** Given data follows **

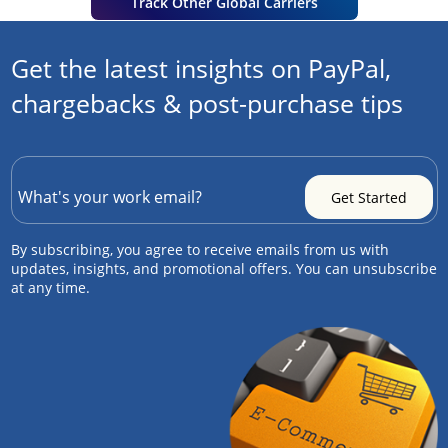
Track Other Global Carriers
Get the latest insights on PayPal,
chargebacks & post-purchase tips
By subscribing, you agree to receive emails from us with
updates, insights, and promotional offers. You can unsubscribe
at any time.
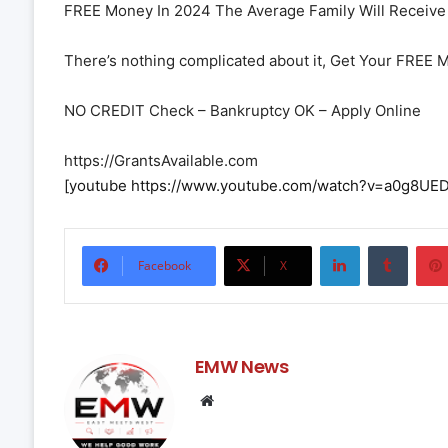
FREE Money In 2024 The Average Family Will Receive 
There’s nothing complicated about it, Get Your FREE 
NO CREDIT Check – Bankruptcy OK – Apply Online
https://GrantsAvailable.com
[youtube https://www.youtube.com/watch?v=a0g8
LinkedIn
Tumbl
Facebook
X
EMW News
Website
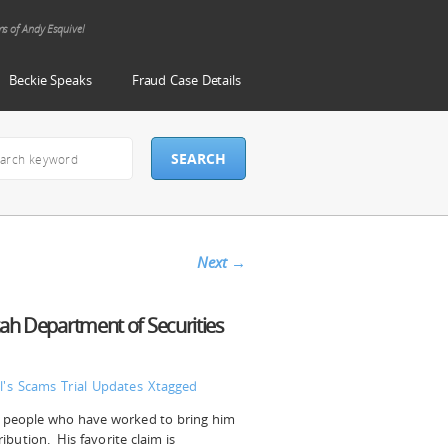
ms of Andy Esquivel
Beckie Speaks
Fraud Case Details
Next
→
tah Department of Securities
l's Scams
Trial Updates
Xtagged
he people who have worked to bring him
ribution. His favorite claim is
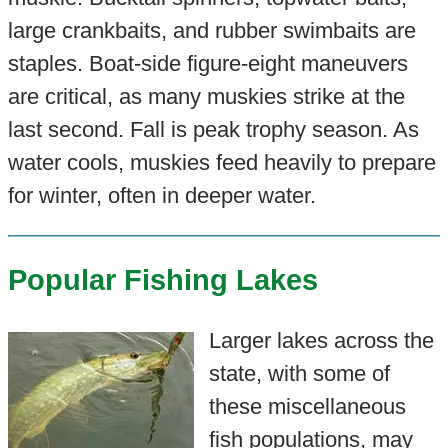
large crankbaits, and rubber swimbaits are
staples. Boat-side figure-eight maneuvers
are critical, as many muskies strike at the
last second. Fall is peak trophy season. As
water cools, muskies feed heavily to prepare
for winter, often in deeper water.
Popular Fishing Lakes
Larger lakes across the
state, with some of
these miscellaneous
fish populations, may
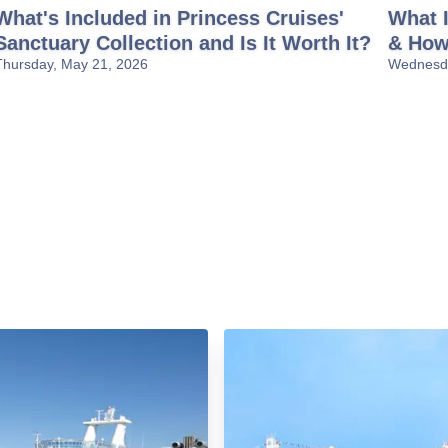
What's Included in Princess Cruises'
What I
Sanctuary Collection and Is It Worth It?
& How
Thursday, May 21, 2026
Wednesda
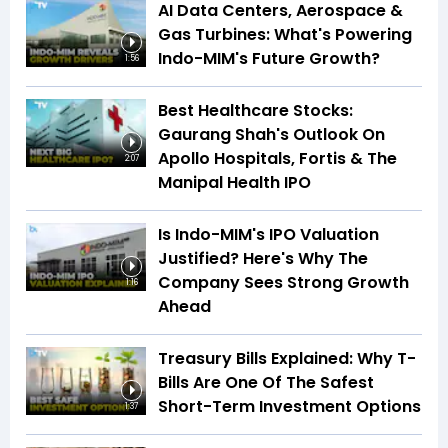
AI Data Centers, Aerospace &
Gas Turbines: What's Powering
Indo-MIM's Future Growth?
1:56
Best Healthcare Stocks:
Gaurang Shah's Outlook On
Apollo Hospitals, Fortis & The
2:07
Manipal Health IPO
Is Indo-MIM's IPO Valuation
Justified? Here's Why The
Company Sees Strong Growth
1:16
Ahead
Treasury Bills Explained: Why T-
Bills Are One Of The Safest
Short-Term Investment Options
1:37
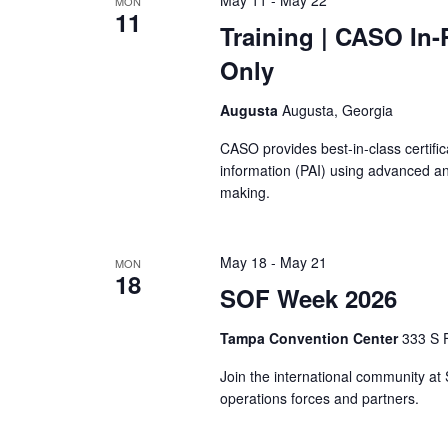
MON
11
Training
| CASO In-
Only
Augusta
Augusta, Georgia
CASO provides best-in-class certific
information (PAI) using advanced an
making.
May 18
-
May 21
MON
18
SOF Week 2026
Tampa Convention Center
333 S F
Join the international community at
operations forces and partners.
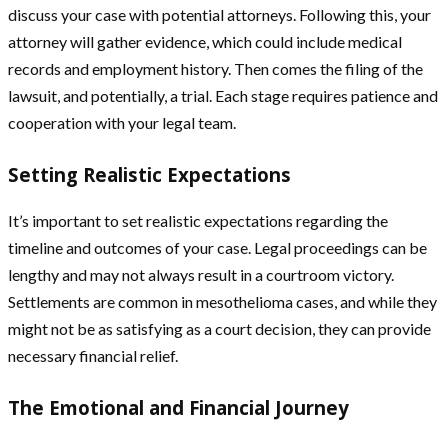
discuss your case with potential attorneys. Following this, your
attorney will gather evidence, which could include medical
records and employment history. Then comes the filing of the
lawsuit, and potentially, a trial. Each stage requires patience and
cooperation with your legal team.
Setting Realistic Expectations
It’s important to set realistic expectations regarding the
timeline and outcomes of your case. Legal proceedings can be
lengthy and may not always result in a courtroom victory.
Settlements are common in mesothelioma cases, and while they
might not be as satisfying as a court decision, they can provide
necessary financial relief.
The Emotional and Financial Journey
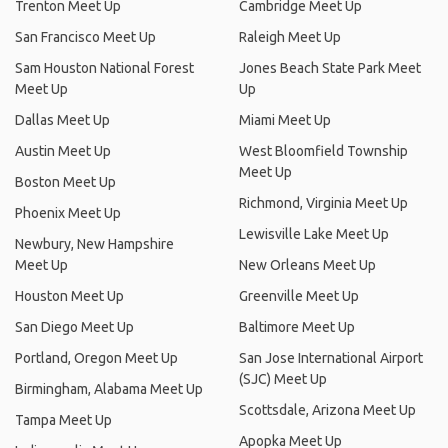
Trenton Meet Up
Cambridge Meet Up
San Francisco Meet Up
Raleigh Meet Up
Sam Houston National Forest
Jones Beach State Park Meet
Meet Up
Up
Dallas Meet Up
Miami Meet Up
Austin Meet Up
West Bloomfield Township
Meet Up
Boston Meet Up
Richmond, Virginia Meet Up
Phoenix Meet Up
Lewisville Lake Meet Up
Newbury, New Hampshire
Meet Up
New Orleans Meet Up
Houston Meet Up
Greenville Meet Up
San Diego Meet Up
Baltimore Meet Up
Portland, Oregon Meet Up
San Jose International Airport
(SJC) Meet Up
Birmingham, Alabama Meet Up
Scottsdale, Arizona Meet Up
Tampa Meet Up
Apopka Meet Up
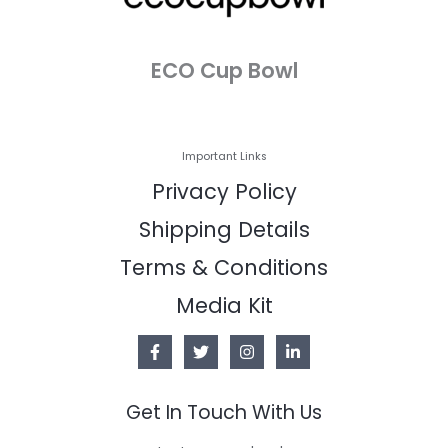
ECO Cup Bowl
Important Links
Privacy Policy
Shipping Details
Terms & Conditions
Media Kit
Get In Touch With Us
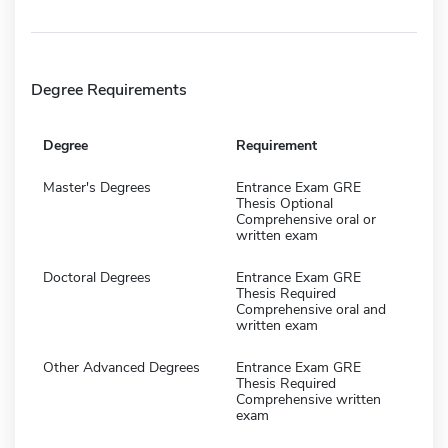
Degree Requirements
Degree
Requirement
Master's Degrees
Entrance Exam GRE
Thesis Optional
Comprehensive oral or
written exam
Doctoral Degrees
Entrance Exam GRE
Thesis Required
Comprehensive oral and
written exam
Other Advanced Degrees
Entrance Exam GRE
Thesis Required
Comprehensive written
exam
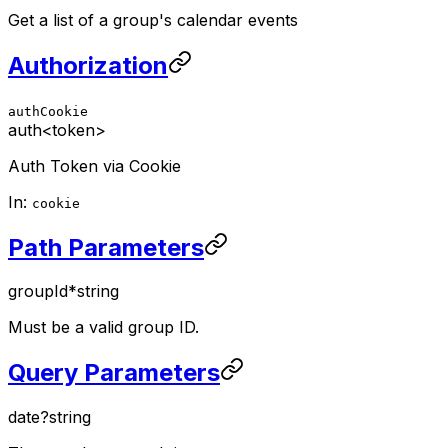
Get a list of a group's calendar events
Authorization
authCookie
auth
<token>
Auth Token via Cookie
In:
cookie
Path Parameters
groupId
*
string
Must be a valid group ID.
Query Parameters
date
?
string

** End of Given data **

Prompt: Only lines holding the word "Indo" are wanted; list them all from the material.

Answer box:
Indo-MIM's Future Growth?
Is Indo-MIM's IPO Valuation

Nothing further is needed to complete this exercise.